SiC Power Diodes and Junction Field-Effect Transistors: Testing, Characterization, Modelling and Applications

Abstract

Power electronic devices are the most important element in any power electronic system. In the last decade, silicon carbide-based devices have emerged as an alternative to silicon-based devices promising a new era in power conversion. The focus of many studies has been on improving material technologies to reduce production cost and defect density. This development has produced devices with superior characteristics. However, the unique properties of silicon carbide favour the development of relatively new power devices, such as the enhanced-mode junction field-effect transistor, in order to exploit the full potential of the material. Following the introduction of such devices, power electronics engineers face new challenges.

In this thesis, the characteristics of SiC power devices, including the PiN diode, the Schottky diode and the JFET, are investigated. Simplified behavioural models for these SiC devices are established and implemented in commercial circuit simulators.

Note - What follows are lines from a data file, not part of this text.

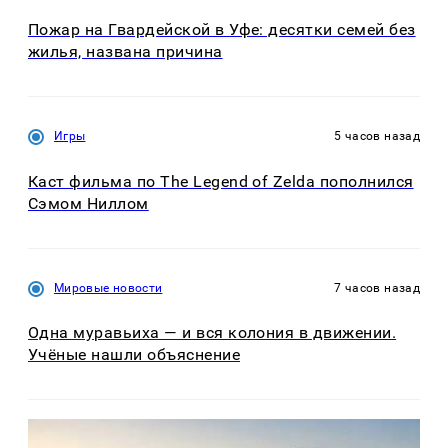
Пожар на Гвардейской в Уфе: десятки семей без
жилья, названа причина
Игры
5 часов назад
Каст фильма по The Legend of Zelda пополнился
Сэмом Ниллом
Мировые новости
7 часов назад
Одна муравьиха — и вся колония в движении.
Учёные нашли объяснение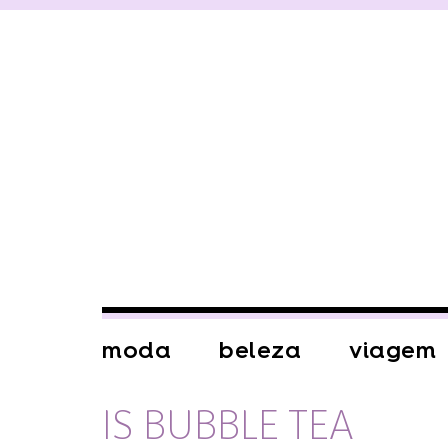
moda
beleza
viagem
IS BUBBLE TEA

The work focuses on the SiC enhancement-mode power VJFET as it is a potential candidate to replace Si MOSFETs and IGBTs especially for medium voltage applications.

Breakdown voltage and drift region design of the SiC PiN diode are studied. Due to the conductivity modulation in the drift region, the PiN diode achieves low on-resistance. At the same time, the high critical electric field of SiC allows high breakdown voltage. However, a saturation voltage of approximately 3 V appears during the forward condition mode as a result of the wide bandgap of SiC. The high forward voltage leads to more conduction loss making this type of diodes only attractive for high voltage applications where the voltage drop over a Schottky diode with same breakdown voltage becomes prohibitively high. The characteristic and the modelling of both PiN and Schottky diodes are discussed in this thesis. Suggested models are implemented in commercial circuit simulators and feature a satisfactory accuracy over a wide temperature range.

By studying the SiC VJFET structure, the physics of the device and gate drive requirements are investigated. Several driving technologies are tested. However, for an effective driving, employing a two-stage driver is recommended. With this driver, high switching speeds are achievable with minimal switching energy loss. Using the SiC JFET, a high efficiency energy conversion, that combines low switching losses with low conduction loss, is possible.

Finally, a model for SiC VJFET is established and implemented on LTSpice. Model parameters are determined by measurements and datasheet values. There is a good agreement between simulation results using this model and measured static and dynamic characteristics of the SiC VJFET.